Re: [RFC 00/20] ns: Introduce Time Namespace

[Date Prev][Date Next][Thread Prev][Thread Next][Date Index][Thread Index]

 



Dmitry Safonov <dima@xxxxxxxxxx> writes:

> Discussions around time virtualization are there for a long time.
> The first attempt to implement time namespace was in 2006 by Jeff Dike.
> From that time, the topic appears on and off in various discussions.
>
> There are two main use cases for time namespaces:
> 1. change date and time inside a container;
> 2. adjust clocks for a container restored from a checkpoint.
>
> “It seems like this might be one of the last major obstacles keeping
> migration from being used in production systems, given that not all
> containers and connections can be migrated as long as a time dependency
> is capable of messing it up.” (by github.com/dav-ell)
>
> The kernel provides access to several clocks: CLOCK_REALTIME,
> CLOCK_MONOTONIC, CLOCK_BOOTTIME. Last two clocks are monotonous, but the
> start points for them are not defined and are different for each running
> system. When a container is migrated from one node to another, all
> clocks have to be restored into consistent states; in other words, they
> have to continue running from the same points where they have been
> dumped.
>
> The main idea behind this patch set is adding per-namespace offsets for
> system clocks. When a process in a non-root time namespace requests
> time of a clock, a namespace offset is added to the current value of
> this clock on a host and the sum is returned.
>
> All offsets are placed on a separate page, this allows up to map it as 
> part of vvar into user processes and use offsets from vdso calls.
>
> Now offsets are implemented for CLOCK_MONOTONIC and CLOCK_BOOTTIME
> clocks.
>
> Questions to discuss:
>
> * Clone flags exhaustion. Currently there is only one unused clone flag
> bit left, and it may be worth to use it to extend arguments of the clone
> system call.
>
> * Realtime clock implementation details:
>   Is having a simple offset enough?
>   What to do when date and time is changed on the host?
>   Is there a need to adjust vfs modification and creation times? 
>   Implementation for adjtime() syscall.

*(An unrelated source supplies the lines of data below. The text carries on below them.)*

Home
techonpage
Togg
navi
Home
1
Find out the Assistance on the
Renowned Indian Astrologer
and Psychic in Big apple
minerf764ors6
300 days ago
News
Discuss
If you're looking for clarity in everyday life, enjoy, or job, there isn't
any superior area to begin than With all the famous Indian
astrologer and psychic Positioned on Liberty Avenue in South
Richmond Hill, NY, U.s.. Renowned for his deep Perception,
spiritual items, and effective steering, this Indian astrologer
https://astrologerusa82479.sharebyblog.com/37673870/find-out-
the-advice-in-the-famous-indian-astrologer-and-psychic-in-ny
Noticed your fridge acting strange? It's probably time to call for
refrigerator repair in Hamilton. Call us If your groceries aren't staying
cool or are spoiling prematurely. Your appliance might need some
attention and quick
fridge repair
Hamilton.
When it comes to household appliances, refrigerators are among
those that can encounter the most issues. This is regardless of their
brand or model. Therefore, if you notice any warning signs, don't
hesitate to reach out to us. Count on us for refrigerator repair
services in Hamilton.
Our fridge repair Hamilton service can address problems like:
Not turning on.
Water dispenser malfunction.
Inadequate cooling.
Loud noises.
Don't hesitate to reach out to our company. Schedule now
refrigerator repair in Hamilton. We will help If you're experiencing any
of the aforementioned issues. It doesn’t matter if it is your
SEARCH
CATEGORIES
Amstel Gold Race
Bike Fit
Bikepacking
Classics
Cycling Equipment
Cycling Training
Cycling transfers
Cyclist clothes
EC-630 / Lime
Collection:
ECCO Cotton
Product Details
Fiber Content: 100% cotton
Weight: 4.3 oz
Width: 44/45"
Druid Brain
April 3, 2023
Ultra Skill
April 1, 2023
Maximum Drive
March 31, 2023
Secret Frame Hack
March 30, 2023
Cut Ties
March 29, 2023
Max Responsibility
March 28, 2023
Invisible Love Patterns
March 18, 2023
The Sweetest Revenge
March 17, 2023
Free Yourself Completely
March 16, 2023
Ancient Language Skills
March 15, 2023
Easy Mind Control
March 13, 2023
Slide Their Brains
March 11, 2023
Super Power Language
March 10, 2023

Overall I support this effort.  In my quick skim this code looked good.

My feeling is that we need to be able to support running ntpd and
support one namespace doing googles smoothing of leap seconds while
another namespace takes the leap second.

What I was imagining when I was last thinking about this was one
instance of struct timekeeper aka tk_core per time namespace.  That
structure already keeps offsets for all of the various clocks from
the kerne internal time sources.  What would be needed would be to
pass in an appropriate time namespace pointer.

I could be completely wrong as I have not take the time to completely
trace through the code.  Have you looked at pushing the time namespace
down as far as tk_core?

What I think would be the big advantage (besides ntp working) is that
the bulk of the code could be reused.  Allowing testing of the kernel's
time code by setting up a new time namespace.  So a person in production
could setup a time namespace with the time set ahead a little  bit and
be able to verify that the kernel handles the upcoming leap second
properly.



I don't know about the vfs.  I think the danger is being able to write
dates in the future or in the past.  It appears that utimes(2) and
utimesnat(2) already allow this except for status change.  So it is
possible we simply don't care.  I seem to remember that what nfs does
is take the time stamp from the host writing to the file.

I think the guide for filesystem timestamps should be to first ensure
we don't introduce security issues, and then do what distributed
filesystems do when dealing with hosts with different clocks.

Given those those two guidlines above I don't think there is a need to
change timestamsp the way the user namespace changes uid when displayed.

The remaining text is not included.